I learned that even when something makes sense and is a more effective approach, it can be extremely difficult for people to depart from what they know and have always done. So, I’ve kept that in mind as we’ve continued to move forward doing things differently, building a business differently and serving our community differently. Generally, we look to take the road less traveled because we truly believe that just because something has been done one way doesn’t mean that it’s the best way.

What advice would you give to young entrepreneurs?

Continue to test, to fail, to learn and to grow from both mistakes and successes.  It’s certainly how we’ve gotten here.

Sean Conlon, serial entrepreneur and host of CNBC’s “The Deed: Chicago”

Chicago

Conlon is the founder of real estate investment firm Conlon & Co. and real estate brokerage firm Sussex & Reilly. In 2017, he launched Conlon Capital, a commercial real estate lending company. He is the host of CNBC’s “The Deed: Chicago,” and has been named to Crain’s Chicago Business 40 Under 40.

What is a mistake you made early on in your career?

Early on in my real estate career, I ventured out of my comfort zone. In 2001, I decided to buy a hotel and personally guarantee the note on the purchase. I paid no attention to the purchase, and then September 11th happened and I buried my head in the sand as things continued to get progressively worse with the decline in tourism.

When they tell you leaders are inspired by mountaintops and matured by valleys, it’s true; I spent about a year and a half in the valley of death. I survived it, and it taught me some valuable lessons.

What did you learn from that mistake, and how did it impact you going forward?

The first lesson I learned from this mistake is that you should generally stick to your lane; great success comes from obsessive focus on one area.  The second lesson I learned was that life is 10 percent what happens to you and 90 percent how you react to what happens, and that if you get up every day invariably the sun will rise. Also, one needs to always prepare for the worst possible outcome!

What advice would you give to young entrepreneurs?

It’s not about luck.  Firstly, I would absolutely credit my success with my willingness to outwork my competitors.  Secondly, being indecisive can kill you! Have the foresight to know that you need to sometimes accept you have been dealt a bad hand and need to cut your losses. In hindsight this is often a win.

Lastly, have consistency in everything you do. People who call the most, reach out the most, work the most, make the most.  While I’m a big believer in life balance, I also believe you make hay while the sun shines. We are in an incredible market right now, and I believe we have several more years of this to come.  If you’re not hopeful and optimistic, then you just give up.

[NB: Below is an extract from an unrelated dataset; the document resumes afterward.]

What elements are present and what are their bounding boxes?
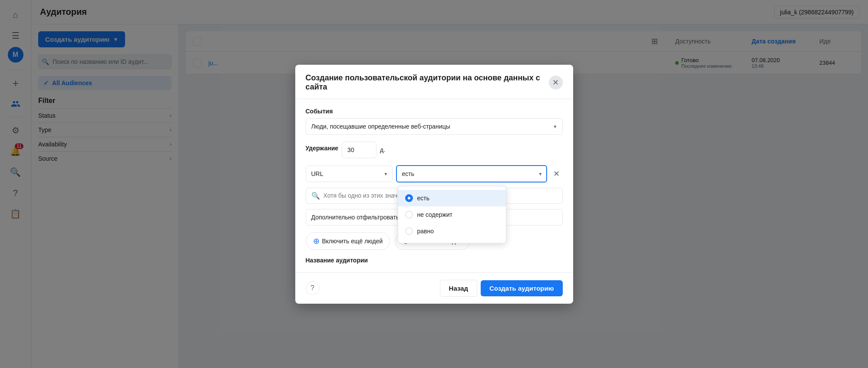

You have to take the long hard look and just believe that if you’re consistent, you will succeed.

Leerom Segal, Klick Inc.

Toronto, Canada

Segal is the CEO and co-founder of Klick Inc. and Klick Health, the world’s largest independent health marketing and commercialization agency. He has been named a Top 50 Health Influencer by PRWeek and one of Direct Marketing News’ Top 40 Under 40, and serves on Google’s Health Advisory Board.

What is a mistake you made early on in your career?

During the dot-com era, my partners and I sold our business to a large publicly traded company that was very financially driven. It wasn’t until after we joined the company that we recognized it was being managed for optics and not outcomes.

What did you learn from that mistake, and how did it impact you going forward?

The experience set us on a quest to create a center of gravity for brilliant minds. We founded Klick in 1997 with a people-centric approach, fearless independence and fundamental belief that if you put your people first, inspire them with a challenge that they believe in and give them the right tools and environment to do their work, amazing things will happen.

What advice would you give to young entrepreneurs?

I would advise fellow entrepreneurs not to be limited or pigeon-holed by other people or job titles. Decide on what you want and then figure out how to achieve it, no matter what anyone else says.  Remember that focus is incredibly important and that if you prioritize outcomes over optics, the optics will take care of themselves over the long run.